Yes, but I think you spent lot of money on that.
That’s right, racing is never cheap. The US Flat Track championship was very important for us, and we focused with all of our energy to win it, and we did it. It was an important message from us, here we are, we are back, we’ve arrived again. The importance was really high from historical reasons too. In the 1940’s, after the WWII, the company’s role in the sport was significant. Three guys, who were called „The wrecking crew”, won races from week to week on their old Indian motorcycles. Flat track was the cheapest sport in the motorcycle racing scene, and modifying the bikes was easy. In fact, we wanted to win the championship in their honour, and to show to everybody, that history really started with us. We not only won, which is the most important, but also took the first three places of the championship, and the manufacturer championship too. All this with a bike, which was developed in less than a year.
I think with those results we proved that we are here for win and we want to be the best in what we are doing. Anyone can produce a good ad-video, but nobody can take our results away from us. That’s the real message of Indian. Everybody can see our potential and passion.
What are your plans for the future?
It’s very important to continue to build up the network, and to keep communication the lifestyle, and to involve the younger generation.

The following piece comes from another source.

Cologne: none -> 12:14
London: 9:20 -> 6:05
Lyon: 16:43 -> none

While in the USA, the sixteen per cent of the customers prefer the big cruisers, and spend 20.000 USD for a bike, in Europe, this segment is only six per cent, and they spend around 10.000 EUR.
Yes, the US market is strong, but on average, Europe is not too far behind. In Europe we have to pay more attention on the sporty segment and that Scout and Scout Bobber are cool enough for the European customers. That’s why we showed the Scout FTR1200 Custom version in EICMA, and why we have announced that we’ll build the model. I believe it may be a very big success in Europe.

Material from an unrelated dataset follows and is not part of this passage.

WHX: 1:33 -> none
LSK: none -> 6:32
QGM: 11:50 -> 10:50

Among our other European plans is to participate in some racing. I mean in the Hooligan category of the UK Flat Track championship, as well as some drag races, but we’ll focus on the flat track. Some cool guys worked with us already in this year, like the Young Guns Speed Shop or the ex-GP rider, Katja Poengsen, who rode on their bikes in Glemseck.
It’s a bit of a secret, but we are working to bring some 750cc factory bikes to the UK flat track championship.
Being in the public is very important. We are trying to involve more and more famous, and less famous young people into our projects, but sometimes it just happens without trying. When for instance David Beckham’s son, Brooklyn, posted a photo in an Indian t-shirt, and got 500.000 likes in less that thirty minutes, we can be happy.